## Task
Every line below that includes the word "primera" needs to be copied.

(Listed records Opens)

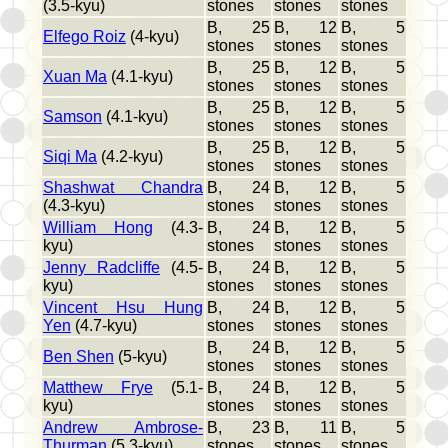
(3.5-kyu)
stones
stones
stones
B, 25
B, 12
B, 5
Elfego Roiz
(4-kyu)
stones
stones
stones
B, 25
B, 12
B, 5
Xuan Ma
(4.1-kyu)
stones
stones
stones
B, 25
B, 12
B, 5
Samson
(4.1-kyu)
stones
stones
stones
B, 25
B, 12
B, 5
Siqi Ma
(4.2-kyu)
stones
stones
stones
Shashwat Chandra
B, 24
B, 12
B, 5
(4.3-kyu)
stones
stones
stones
William Hong
(4.3-
B, 24
B, 12
B, 5
kyu)
stones
stones
stones
Jenny Radcliffe
(4.5-
B, 24
B, 12
B, 5
kyu)
stones
stones
stones
Vincent Hsu Hung
B, 24
B, 12
B, 5
Yen
(4.7-kyu)
stones
stones
stones
B, 24
B, 12
B, 5
Ben Shen
(5-kyu)
stones
stones
stones
Matthew Frye
(5.1-
B, 24
B, 12
B, 5
kyu)
stones
stones
stones
Andrew Ambrose-
B, 23
B, 11
B, 5
Thurman
(5.3-kyu)
stones
stones
stones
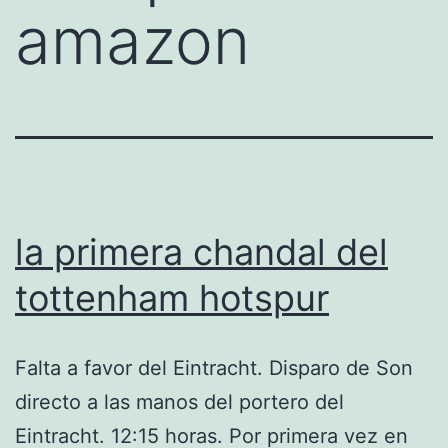
amazon
la primera chandal del
tottenham hotspur
Falta a favor del Eintracht. Disparo de Son
directo a las manos del portero del
Eintracht. 12:15 horas. Por primera vez en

(Listed records Closes)

## Expected output
la primera chandal del
Eintracht. 12:15 horas. Por primera vez en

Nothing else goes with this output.